──────── RECORDS FOR THIS TASK

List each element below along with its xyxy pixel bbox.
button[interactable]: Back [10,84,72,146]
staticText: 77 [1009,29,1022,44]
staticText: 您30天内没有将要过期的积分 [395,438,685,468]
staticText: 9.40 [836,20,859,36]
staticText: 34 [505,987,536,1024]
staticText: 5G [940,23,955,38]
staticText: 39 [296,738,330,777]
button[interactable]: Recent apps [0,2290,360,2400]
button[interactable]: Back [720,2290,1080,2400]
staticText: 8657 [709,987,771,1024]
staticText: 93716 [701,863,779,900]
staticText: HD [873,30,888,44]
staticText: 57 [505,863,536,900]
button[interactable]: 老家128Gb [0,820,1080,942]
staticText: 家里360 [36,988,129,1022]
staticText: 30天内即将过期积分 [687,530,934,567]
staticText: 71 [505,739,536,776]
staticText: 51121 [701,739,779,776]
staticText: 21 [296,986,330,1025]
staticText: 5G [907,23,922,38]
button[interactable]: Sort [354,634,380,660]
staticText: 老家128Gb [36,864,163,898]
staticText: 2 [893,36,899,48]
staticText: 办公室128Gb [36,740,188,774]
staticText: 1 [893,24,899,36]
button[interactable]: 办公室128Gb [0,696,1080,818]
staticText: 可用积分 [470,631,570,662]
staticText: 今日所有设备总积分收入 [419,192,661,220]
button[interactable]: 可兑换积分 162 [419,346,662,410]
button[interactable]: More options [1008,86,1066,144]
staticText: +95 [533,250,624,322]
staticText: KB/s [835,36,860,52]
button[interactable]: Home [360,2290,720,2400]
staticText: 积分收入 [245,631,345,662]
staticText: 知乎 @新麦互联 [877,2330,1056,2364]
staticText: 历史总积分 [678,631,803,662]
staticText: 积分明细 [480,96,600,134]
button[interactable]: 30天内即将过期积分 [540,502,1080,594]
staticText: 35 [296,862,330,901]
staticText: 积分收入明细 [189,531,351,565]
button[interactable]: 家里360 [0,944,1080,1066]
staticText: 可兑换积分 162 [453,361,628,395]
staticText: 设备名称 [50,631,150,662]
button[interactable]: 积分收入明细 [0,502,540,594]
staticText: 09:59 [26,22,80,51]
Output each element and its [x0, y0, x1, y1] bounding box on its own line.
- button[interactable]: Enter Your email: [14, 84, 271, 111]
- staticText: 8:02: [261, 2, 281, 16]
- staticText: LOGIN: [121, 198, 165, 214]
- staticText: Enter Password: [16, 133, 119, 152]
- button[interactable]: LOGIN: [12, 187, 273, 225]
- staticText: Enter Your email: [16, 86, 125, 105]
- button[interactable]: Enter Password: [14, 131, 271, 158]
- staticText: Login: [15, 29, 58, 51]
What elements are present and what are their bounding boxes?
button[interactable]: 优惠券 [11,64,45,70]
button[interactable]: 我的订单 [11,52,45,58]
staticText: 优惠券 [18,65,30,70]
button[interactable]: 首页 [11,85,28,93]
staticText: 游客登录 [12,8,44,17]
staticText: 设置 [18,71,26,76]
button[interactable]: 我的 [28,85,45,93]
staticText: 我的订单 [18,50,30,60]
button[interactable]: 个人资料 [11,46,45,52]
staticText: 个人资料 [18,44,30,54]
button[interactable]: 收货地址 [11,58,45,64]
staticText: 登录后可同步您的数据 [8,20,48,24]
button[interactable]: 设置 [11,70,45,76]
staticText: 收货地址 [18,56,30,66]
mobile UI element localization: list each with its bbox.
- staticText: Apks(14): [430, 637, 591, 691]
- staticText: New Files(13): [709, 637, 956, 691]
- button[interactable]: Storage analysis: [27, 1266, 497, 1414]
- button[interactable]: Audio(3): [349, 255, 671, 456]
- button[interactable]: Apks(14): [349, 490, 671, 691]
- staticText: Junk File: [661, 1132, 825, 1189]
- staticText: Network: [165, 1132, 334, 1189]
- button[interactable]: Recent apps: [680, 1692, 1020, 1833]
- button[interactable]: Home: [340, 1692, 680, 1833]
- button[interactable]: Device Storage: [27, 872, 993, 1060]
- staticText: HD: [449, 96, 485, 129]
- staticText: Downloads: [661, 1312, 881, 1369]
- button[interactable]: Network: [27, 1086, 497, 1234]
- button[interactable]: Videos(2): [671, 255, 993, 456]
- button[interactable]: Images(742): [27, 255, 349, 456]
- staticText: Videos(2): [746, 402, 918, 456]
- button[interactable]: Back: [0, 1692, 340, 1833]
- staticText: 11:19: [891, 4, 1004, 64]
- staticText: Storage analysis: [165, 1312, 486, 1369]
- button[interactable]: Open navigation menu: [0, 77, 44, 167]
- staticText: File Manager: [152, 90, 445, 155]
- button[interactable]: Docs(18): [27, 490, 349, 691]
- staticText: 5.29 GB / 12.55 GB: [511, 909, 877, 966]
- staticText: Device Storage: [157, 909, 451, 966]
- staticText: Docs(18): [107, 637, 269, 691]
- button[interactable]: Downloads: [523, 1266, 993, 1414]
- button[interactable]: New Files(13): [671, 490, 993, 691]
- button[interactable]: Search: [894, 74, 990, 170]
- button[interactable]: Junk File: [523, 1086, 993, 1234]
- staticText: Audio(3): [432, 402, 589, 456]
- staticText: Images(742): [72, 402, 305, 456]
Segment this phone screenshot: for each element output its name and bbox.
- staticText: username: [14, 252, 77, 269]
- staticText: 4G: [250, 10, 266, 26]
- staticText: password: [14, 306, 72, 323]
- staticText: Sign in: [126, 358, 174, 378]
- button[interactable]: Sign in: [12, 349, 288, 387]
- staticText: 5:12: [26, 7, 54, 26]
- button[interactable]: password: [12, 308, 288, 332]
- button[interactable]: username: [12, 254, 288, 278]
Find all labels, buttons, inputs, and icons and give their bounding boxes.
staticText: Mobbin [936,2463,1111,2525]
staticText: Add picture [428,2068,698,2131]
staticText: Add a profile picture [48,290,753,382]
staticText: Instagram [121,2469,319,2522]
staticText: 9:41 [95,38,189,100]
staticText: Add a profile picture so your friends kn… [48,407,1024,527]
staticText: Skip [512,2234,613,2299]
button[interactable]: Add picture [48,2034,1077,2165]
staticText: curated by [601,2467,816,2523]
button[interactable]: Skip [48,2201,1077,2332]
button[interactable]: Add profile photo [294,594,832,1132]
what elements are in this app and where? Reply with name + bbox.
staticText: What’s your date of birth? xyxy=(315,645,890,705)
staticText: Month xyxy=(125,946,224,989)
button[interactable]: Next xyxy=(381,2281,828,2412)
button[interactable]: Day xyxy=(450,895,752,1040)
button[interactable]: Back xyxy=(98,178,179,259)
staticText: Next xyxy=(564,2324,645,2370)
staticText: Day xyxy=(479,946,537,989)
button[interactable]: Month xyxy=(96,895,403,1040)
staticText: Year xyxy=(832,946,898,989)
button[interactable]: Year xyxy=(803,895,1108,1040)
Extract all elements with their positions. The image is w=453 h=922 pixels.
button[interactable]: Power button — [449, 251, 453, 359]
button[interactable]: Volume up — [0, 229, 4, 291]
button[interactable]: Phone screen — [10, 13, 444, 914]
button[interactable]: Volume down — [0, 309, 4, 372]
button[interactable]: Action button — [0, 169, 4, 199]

────────────────

● **DIRECTIONS FOR THIS TASK**
The lines from the one containing "what elements are in" through the last line of the records are to be transcribed exactly, with nothing else added.

● **RESPONSE AREA**
what elements are in this app and where? Reply with name + bbox.
staticText: What’s your date of birth? xyxy=(315,645,890,705)
staticText: Month xyxy=(125,946,224,989)
button[interactable]: Next xyxy=(381,2281,828,2412)
button[interactable]: Day xyxy=(450,895,752,1040)
button[interactable]: Back xyxy=(98,178,179,259)
staticText: Next xyxy=(564,2324,645,2370)
staticText: Day xyxy=(479,946,537,989)
button[interactable]: Month xyxy=(96,895,403,1040)
staticText: Year xyxy=(832,946,898,989)
button[interactable]: Year xyxy=(803,895,1108,1040)
Extract all elements with their positions. The image is w=453 h=922 pixels.
button[interactable]: Power button — [449, 251, 453, 359]
button[interactable]: Volume up — [0, 229, 4, 291]
button[interactable]: Phone screen — [10, 13, 444, 914]
button[interactable]: Volume down — [0, 309, 4, 372]
button[interactable]: Action button — [0, 169, 4, 199]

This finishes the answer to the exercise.